# My co-worker is so annoying!



## Awkto Awktavious (May 11, 2011)

My co-worker is so annoying!
There are so many little things that he does is really testing my patience.

-Stomping his feet
-Whistling
-Mumbling to himself
-Singing that stupid McDonald's tune.
-Violently rubbing his hands every 5-10 minutes. (he said hes putting on moisturizer.???)

They are all annoying on their own, and if he did just one of them I would tell him to stop. 
But if I told him to stop all of those I would feel like an Ahole. He's doing all of them constantly.
I tried plugging my ears but I could still hear it, and I can't listen to music because I need to concentrate. 

I hate how irritable I've been lately!
GRRRRRRRRAAAAAAAAAAAHHHHHHH!!!!!!


Edit: oh, feel free to post about your annoying co-workers


----------



## NicoShy (Jun 11, 2009)

:lol


----------



## Awkto Awktavious (May 11, 2011)




----------



## Awkto Awktavious (May 11, 2011)




----------



## Still Waters (Sep 18, 2008)

I feel for you,I wish I had some advice to give -Some people seemingly have to make their presence known at all times. Why they don't see the value of being quiet and understated I'll never know. Perhaps it's similar to an animal marking their territory -only they accomplish it with sounds? Just a thought...


----------



## Mustafa (Aug 15, 2012)

Meh, I don't think he is doing it on purpose just to annoy you as you might be thinking, he's probably just bored or lazy as we all sometimes feel at work. Eh?


----------



## 346322 (Nov 19, 2013)

I remember a former co-worker of mine. She is a elder woman and man she would not shut up, keep on yapping and yapping and it drove me crazy that I had to switch shift just to get away from it lol.


----------



## bestFizzy (Nov 2, 2013)

Still Waters said:


> ...Some people seemingly have to make their presence known at all times. Why they don't see the value of being quiet and understated I'll never know. Perhaps it's similar to an animal marking their territory...


I think this has a lot to do with it, whether they're cognizant of it or not.

I've got a boss that I can't stand. Loud footsteps, loud laugh, very egotistical person and so the loud phone calls and comments that they make are all cocky and condescending. Drives me nuts, gets under my skin. Grown to the point where I don't like being in the same room as them. It seriously sets off my anxiety. And not being able to say anything since they are a superior makes me act kind of shy / awkward, which makes me ruminate.... it's a vicious, ****ty cycle.


----------



## Still Waters (Sep 18, 2008)

bestFizzy said:


> I think this has a lot to do with it, whether they're cognizant of it or not.
> 
> I've got a boss that I can't stand. Loud footsteps, loud laugh, very egotistical person and so the loud phone calls and comments that they make are all cocky and condescending. Drives me nuts, gets under my skin. Grown to the point where I don't like being in the same room as them. It seriously sets off my anxiety. And not being able to say anything since they are a superior makes me act kind of shy / awkward, which makes me ruminate.... it's a vicious, ****ty cycle.

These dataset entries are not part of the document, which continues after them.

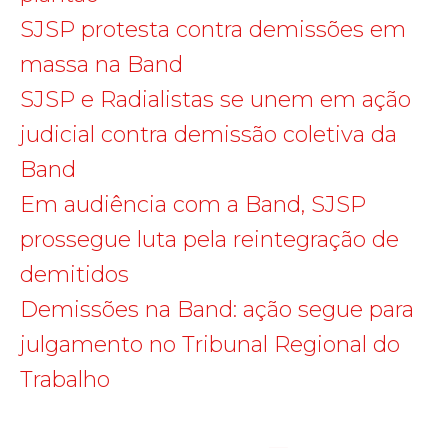
SJSP protesta contra demissões em
massa na Band
SJSP e Radialistas se unem em ação
judicial contra demissão coletiva da
Band
Em audiência com a Band, SJSP
prossegue luta pela reintegração de
demitidos
Demissões na Band: ação segue para
julgamento no Tribunal Regional do
Trabalho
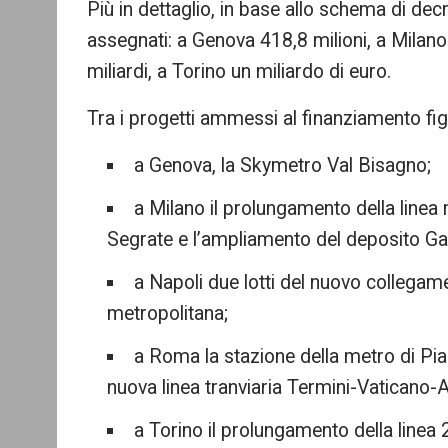
Più in dettaglio, in base allo schema di de
assegnati: a Genova 418,8 milioni, a Milano
miliardi, a Torino un miliardo di euro.
Tra i progetti ammessi al finanziamento fi
a Genova, la Skymetro Val Bisagno;
a Milano il prolungamento della linea
Segrate e l’ampliamento del deposito Gall
a Napoli due lotti del nuovo collegamen
metropolitana;
a Roma la stazione della metro di Pia
nuova linea tranviaria Termini-Vaticano-A
a Torino il prolungamento della linea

EXACTLY -I wondered if anyone else had this thought! I certainly think it's an undercurrent -"I must be noticed/acknowledged at all times! It's almost always the ones with super-sized egos that trounce on your senses 24/7.


----------



## bestFizzy (Nov 2, 2013)

Always good to know youre not alone. Good luck with anyone like that in your life


----------



## Melodies0fLife (Sep 17, 2012)

Ever watched Office Space? Milton is hilariously annoying.


----------



## visualkeirockstar (Aug 5, 2012)

My coworkers are always yelling at eachother or me sometimes saying to stop milking it.


----------



## Awkto Awktavious (May 11, 2011)

Melodies0fLife said:


> Ever watched Office Space? Milton is hilariously annoying.


Sounds like you guys all got a case of the Mun-days.


----------